Work to be completed ::
Pictures should be omitted; restate word for word the lines from the one holding "Trace <item>right lung lower lobe</item>." through the last line of the entries below.

Content starts

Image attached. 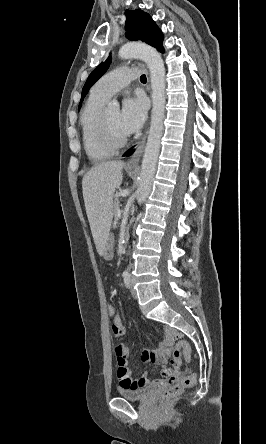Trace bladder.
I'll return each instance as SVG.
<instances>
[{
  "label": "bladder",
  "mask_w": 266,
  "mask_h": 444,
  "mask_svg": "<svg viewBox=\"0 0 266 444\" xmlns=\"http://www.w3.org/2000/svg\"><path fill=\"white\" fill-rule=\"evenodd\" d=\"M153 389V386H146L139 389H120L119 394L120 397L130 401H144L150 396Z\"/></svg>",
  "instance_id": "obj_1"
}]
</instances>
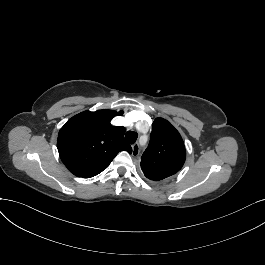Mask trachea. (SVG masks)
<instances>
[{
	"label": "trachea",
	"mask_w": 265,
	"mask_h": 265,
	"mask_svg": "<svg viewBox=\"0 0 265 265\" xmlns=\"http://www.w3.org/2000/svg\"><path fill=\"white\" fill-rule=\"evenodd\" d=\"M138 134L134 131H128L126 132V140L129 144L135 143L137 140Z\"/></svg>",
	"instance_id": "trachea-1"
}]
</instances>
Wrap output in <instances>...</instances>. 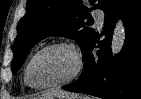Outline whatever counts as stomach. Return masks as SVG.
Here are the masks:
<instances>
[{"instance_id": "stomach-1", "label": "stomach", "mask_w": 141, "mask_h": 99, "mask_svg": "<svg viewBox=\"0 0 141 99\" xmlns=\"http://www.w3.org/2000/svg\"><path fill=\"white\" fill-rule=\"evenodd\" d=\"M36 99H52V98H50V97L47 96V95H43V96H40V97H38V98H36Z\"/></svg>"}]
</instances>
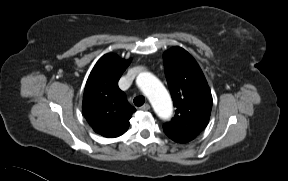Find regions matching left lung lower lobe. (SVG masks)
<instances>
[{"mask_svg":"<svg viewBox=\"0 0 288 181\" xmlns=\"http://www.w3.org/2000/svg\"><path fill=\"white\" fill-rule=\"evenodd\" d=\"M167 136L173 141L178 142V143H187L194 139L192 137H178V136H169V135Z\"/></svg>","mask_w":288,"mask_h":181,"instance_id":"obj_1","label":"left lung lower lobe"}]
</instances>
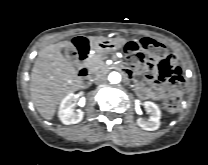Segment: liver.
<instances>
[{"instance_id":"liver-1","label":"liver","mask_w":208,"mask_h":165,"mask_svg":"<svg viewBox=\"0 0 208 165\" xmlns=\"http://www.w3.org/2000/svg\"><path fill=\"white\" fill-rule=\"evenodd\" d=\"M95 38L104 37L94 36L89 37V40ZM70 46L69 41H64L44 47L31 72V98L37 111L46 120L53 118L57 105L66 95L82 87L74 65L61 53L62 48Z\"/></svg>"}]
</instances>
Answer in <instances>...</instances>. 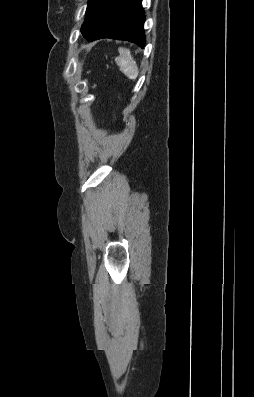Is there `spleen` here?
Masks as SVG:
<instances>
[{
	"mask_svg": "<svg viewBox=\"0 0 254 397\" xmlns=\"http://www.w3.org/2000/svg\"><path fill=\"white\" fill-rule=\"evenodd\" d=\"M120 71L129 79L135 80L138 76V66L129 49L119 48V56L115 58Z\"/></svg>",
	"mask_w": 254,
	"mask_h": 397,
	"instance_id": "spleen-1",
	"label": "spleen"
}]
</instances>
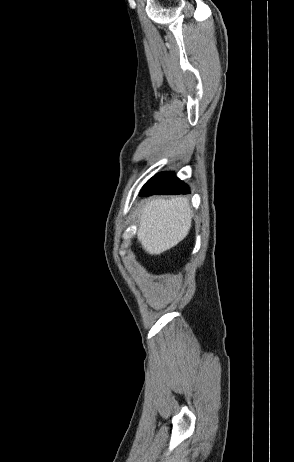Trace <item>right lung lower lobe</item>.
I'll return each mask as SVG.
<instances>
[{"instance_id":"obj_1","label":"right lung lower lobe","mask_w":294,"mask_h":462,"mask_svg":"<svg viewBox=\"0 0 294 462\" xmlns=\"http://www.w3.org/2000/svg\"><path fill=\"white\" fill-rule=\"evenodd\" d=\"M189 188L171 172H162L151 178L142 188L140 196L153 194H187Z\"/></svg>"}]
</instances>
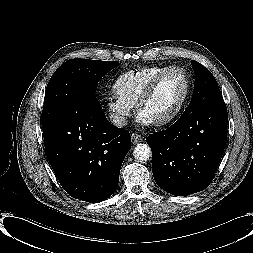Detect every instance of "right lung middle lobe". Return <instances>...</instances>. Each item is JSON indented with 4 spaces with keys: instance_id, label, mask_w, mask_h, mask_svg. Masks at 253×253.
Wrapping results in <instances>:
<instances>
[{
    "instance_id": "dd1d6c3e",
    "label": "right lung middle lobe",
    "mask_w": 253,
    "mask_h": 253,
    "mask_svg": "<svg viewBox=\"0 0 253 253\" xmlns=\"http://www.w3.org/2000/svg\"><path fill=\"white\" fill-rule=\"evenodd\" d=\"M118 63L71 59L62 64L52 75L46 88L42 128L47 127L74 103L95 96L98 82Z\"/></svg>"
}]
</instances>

Content ends

Result of the task ::
Trace <item>right lung lower lobe</item>.
I'll return each mask as SVG.
<instances>
[{"instance_id":"obj_1","label":"right lung lower lobe","mask_w":294,"mask_h":462,"mask_svg":"<svg viewBox=\"0 0 294 462\" xmlns=\"http://www.w3.org/2000/svg\"><path fill=\"white\" fill-rule=\"evenodd\" d=\"M189 188L171 172H162L151 178L142 188L140 196L153 194H187Z\"/></svg>"}]
</instances>
Detect every instance of "right lung middle lobe". Return <instances>...</instances>. Each item is JSON indented with 4 spaces with keys: instance_id, label, mask_w, mask_h, mask_svg. Masks at 253×253.
Wrapping results in <instances>:
<instances>
[{
    "instance_id": "dd1d6c3e",
    "label": "right lung middle lobe",
    "mask_w": 253,
    "mask_h": 253,
    "mask_svg": "<svg viewBox=\"0 0 253 253\" xmlns=\"http://www.w3.org/2000/svg\"><path fill=\"white\" fill-rule=\"evenodd\" d=\"M118 63L71 59L62 64L52 75L46 88L42 128L47 127L74 103L95 96L98 82Z\"/></svg>"
}]
</instances>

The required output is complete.